Louisa Wood Ruby von der New Yorker Frick-Collection weist nach, dass Elsheimer, der 24 Jahre jünger war als Paul Bril, von seinem Nachbarn auf der Strada Paolina vermutlich ein so wichtiges Motiv übernommen hat wie die Spiegelung der Bäume im Wasser (51ff.). Zugleich hat aber auch er selbst Bril merkliche Anregungen gegeben.

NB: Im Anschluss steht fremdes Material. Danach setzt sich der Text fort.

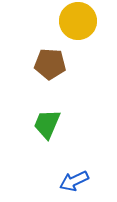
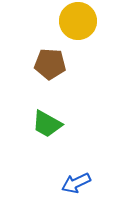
green trapezoid: rotated 84 degrees counterclockwise
blue arrow: moved 2 px right, 2 px down
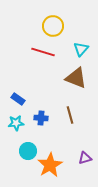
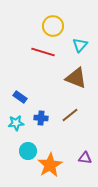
cyan triangle: moved 1 px left, 4 px up
blue rectangle: moved 2 px right, 2 px up
brown line: rotated 66 degrees clockwise
purple triangle: rotated 24 degrees clockwise
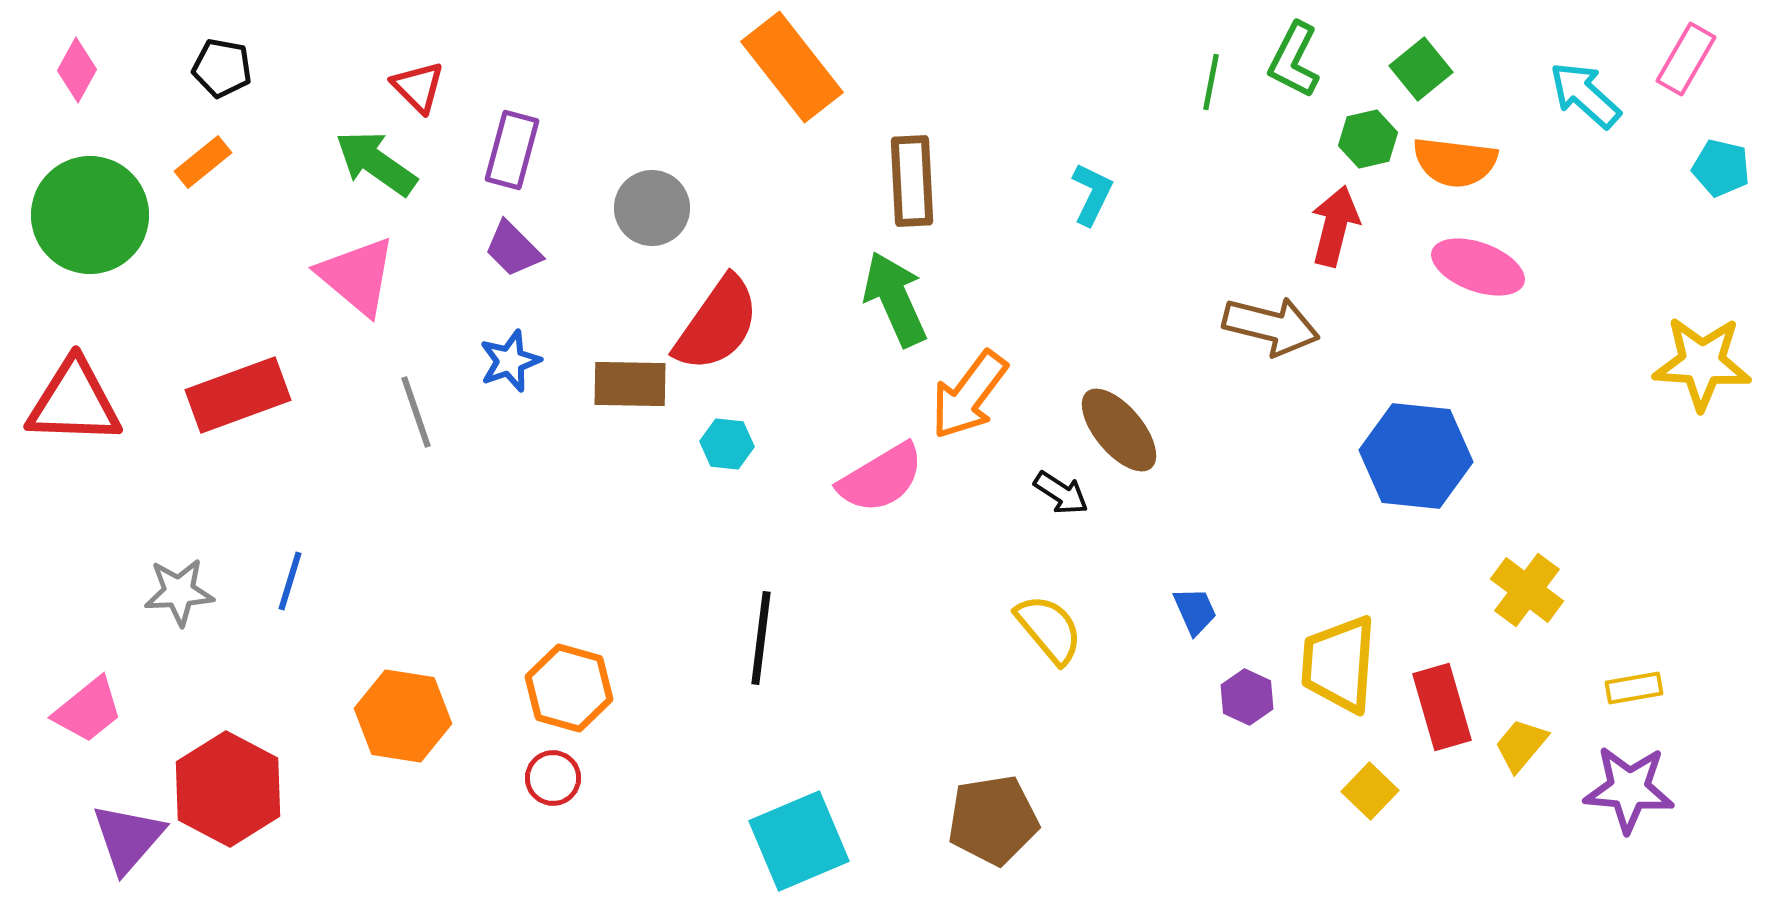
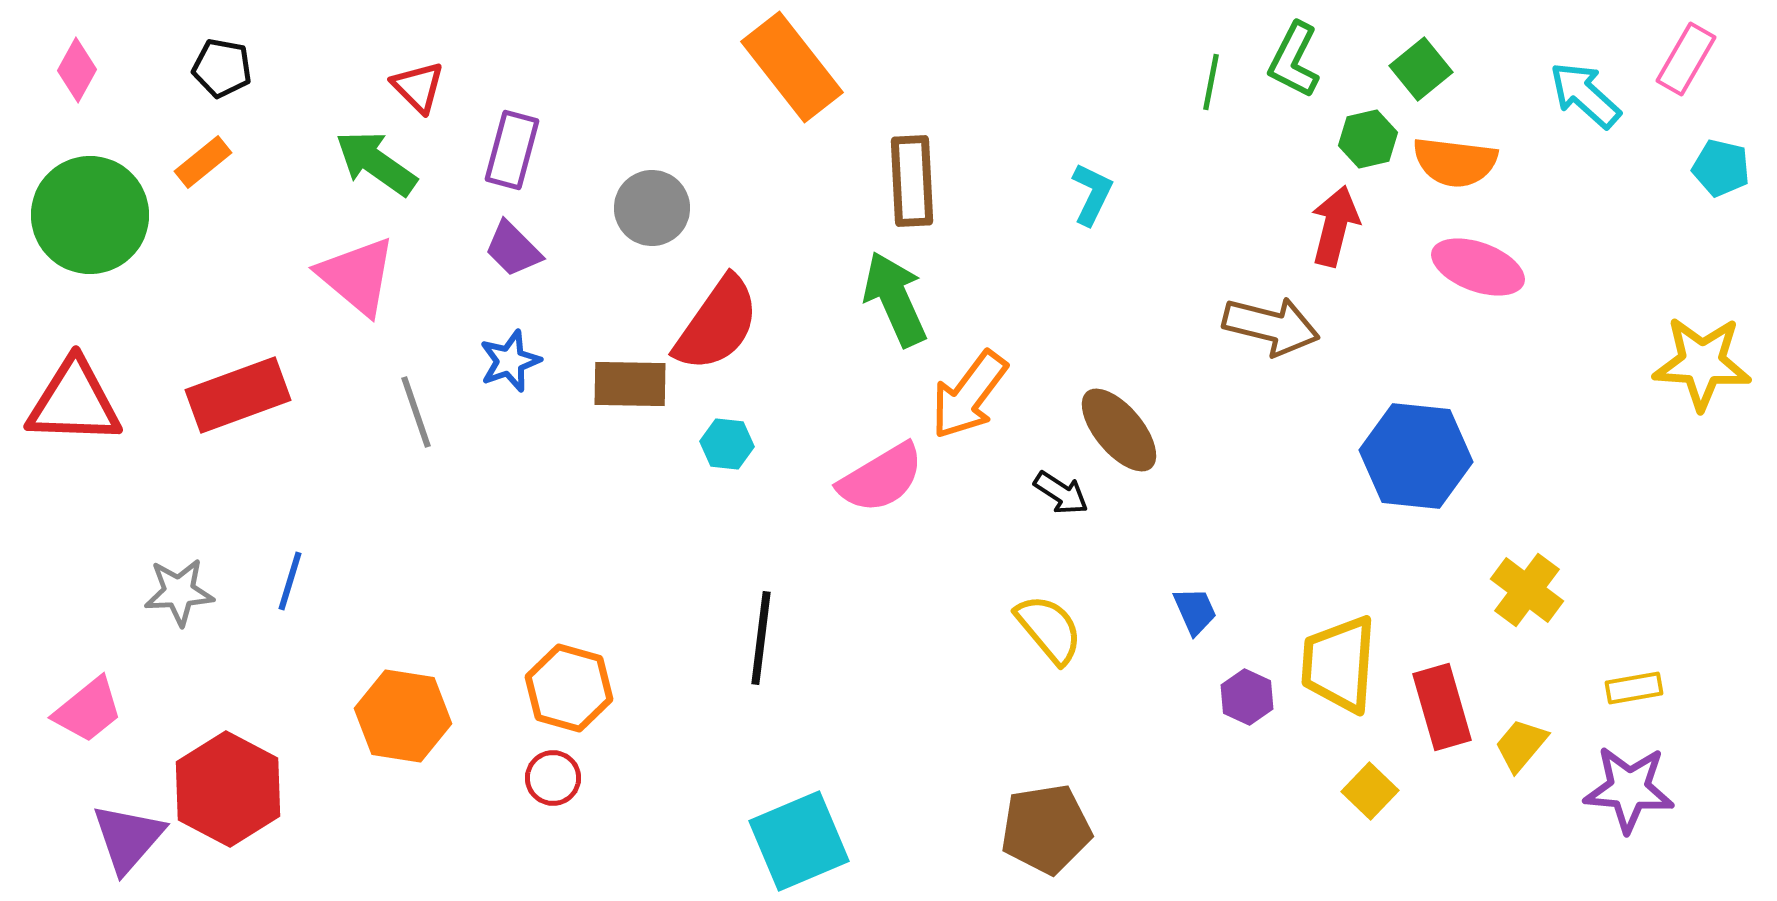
brown pentagon at (993, 820): moved 53 px right, 9 px down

Mirjam Neumeister von der Alten Pinakothek in München betont nach ihrer Dissertation zum selbigen Thema die zentrale Stellung, welche Elsheimer innerhalb der niederländischen Nachtstücke besaß. Besondere Bedeutung kommt dabei der Auseinandersetzung mit dem Werk Jan Brueghels zu. Aber den beiden Grundtypen des Nachtstücks, dem „nächtlichen Innenraum mit mehrfacher Beleuchtung“ und der „nächtlichen Brandlandschaft“ (etwa der untergehenden Stadt Troja), werden völlig neue Qualitäten abgewonnen. „An die Stelle eines effektvollen Höllenspektakels mit einer eher bizarren Wirkung tritt nun eine ruhige Lichtinszenierung“(99). Wegweisend bis hin zu Rembrandt wird Elsheimer in der Art, wie er „vor allem zur Steigerung des poetischen und atmosphärischen Gehaltes“ (100) eines Nachtstücks beitragen kann.

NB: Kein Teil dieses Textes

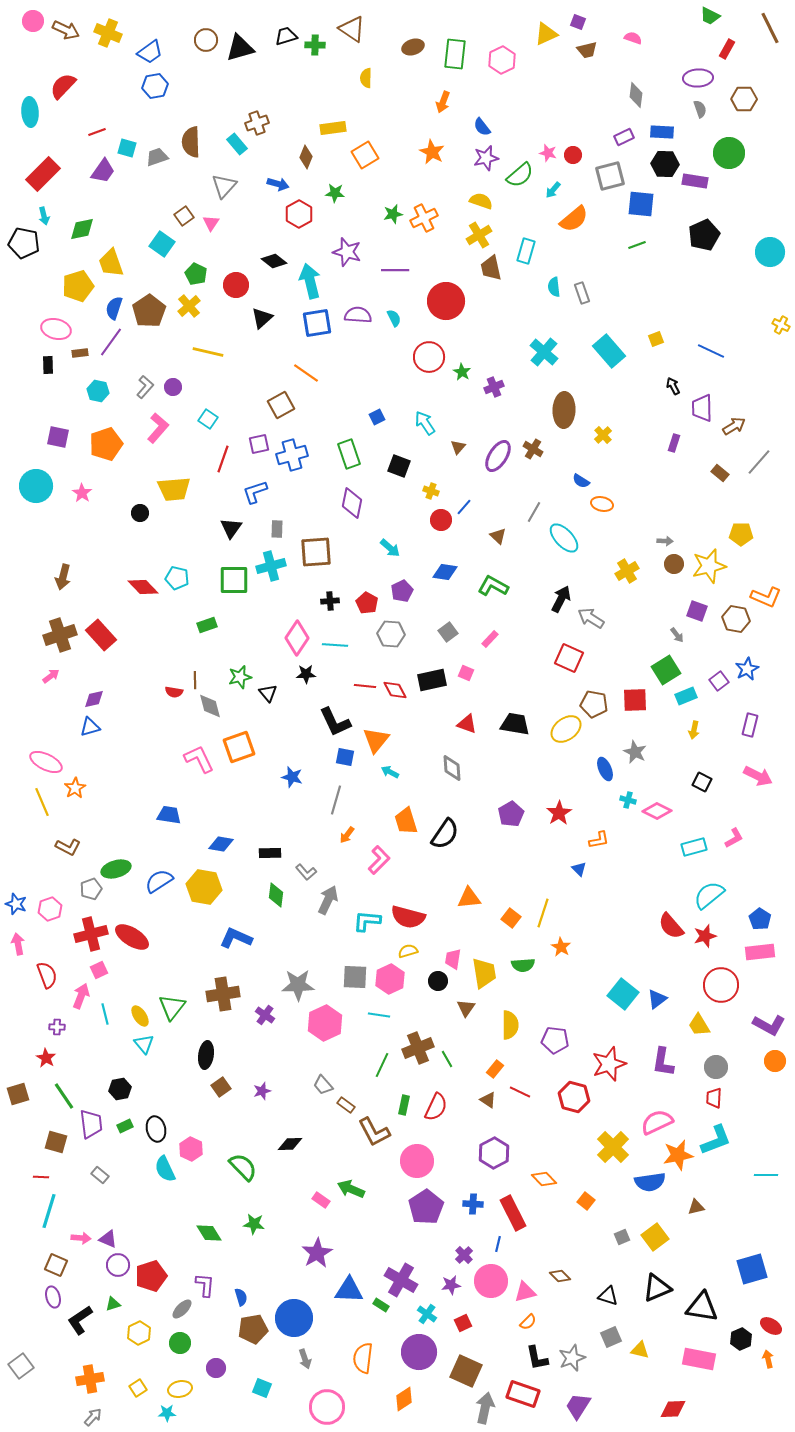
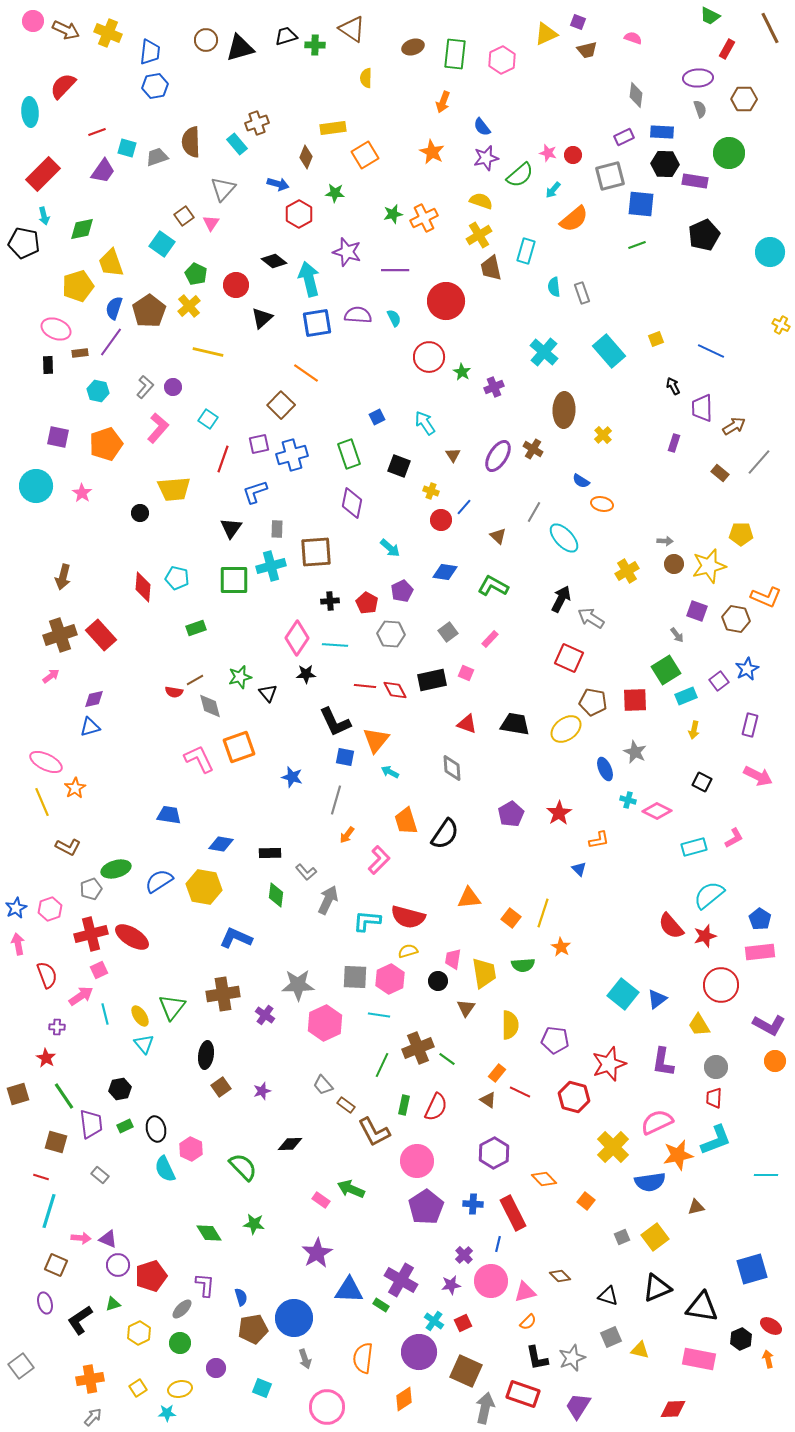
blue trapezoid at (150, 52): rotated 48 degrees counterclockwise
gray triangle at (224, 186): moved 1 px left, 3 px down
cyan arrow at (310, 281): moved 1 px left, 2 px up
pink ellipse at (56, 329): rotated 8 degrees clockwise
brown square at (281, 405): rotated 16 degrees counterclockwise
brown triangle at (458, 447): moved 5 px left, 8 px down; rotated 14 degrees counterclockwise
red diamond at (143, 587): rotated 48 degrees clockwise
green rectangle at (207, 625): moved 11 px left, 3 px down
brown line at (195, 680): rotated 60 degrees clockwise
brown pentagon at (594, 704): moved 1 px left, 2 px up
blue star at (16, 904): moved 4 px down; rotated 25 degrees clockwise
pink arrow at (81, 996): rotated 35 degrees clockwise
green line at (447, 1059): rotated 24 degrees counterclockwise
orange rectangle at (495, 1069): moved 2 px right, 4 px down
red line at (41, 1177): rotated 14 degrees clockwise
purple ellipse at (53, 1297): moved 8 px left, 6 px down
cyan cross at (427, 1314): moved 7 px right, 7 px down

In ganz anderer Weise macht der Aufsatz des Holländers Arnold Witte anhand von Elsheimers Gemälde „Il Contento“ in der National Gallery of Scotland in Edinburgh deutlich, wie im Klima des Tridentinums sich gegenreformatorische Inhalte an der Formensprache der Antike neu inspiriert haben (157ff.).

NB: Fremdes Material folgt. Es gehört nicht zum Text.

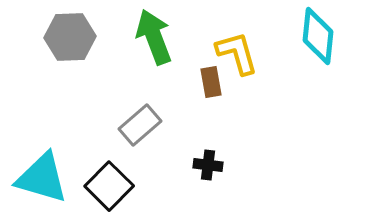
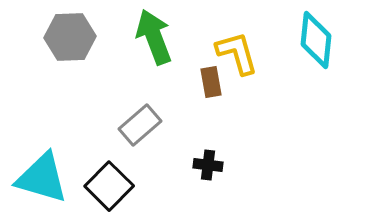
cyan diamond: moved 2 px left, 4 px down
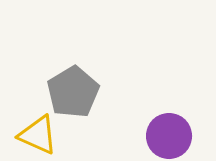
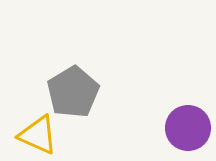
purple circle: moved 19 px right, 8 px up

Die letzten drei Aufsätze des Bandes beschäftigen sich mit Fragen der Rezeption und des Nachlebens von Adam Elsheimer. Hier wird die Überblicksdarstellung Neumeisters durch Christian Tico Seifert ergänzt, der den reichhaltigen Verbindungslinien zwischen den Gemälden von Elsheimer und Pieter Lastmann nachgeht (197ff.), wobei vor allem dem Händler und Kupferstecher Henrik Goud eine zentrale Rolle für die Verbreitung der Elsheimerschen Werke zuzukommen scheint.

Haben die Beiträge dieses auch abbildungstechnisch hervorragenden Buches zum großen Teil den Reigen der neuerlichen Beschäftigung mit Elsheimer eröffnet, so dürfte die jetzige Veröffentlichung dieses Bandes dieses Kapitel schließen. Vorläufig jedenfalls.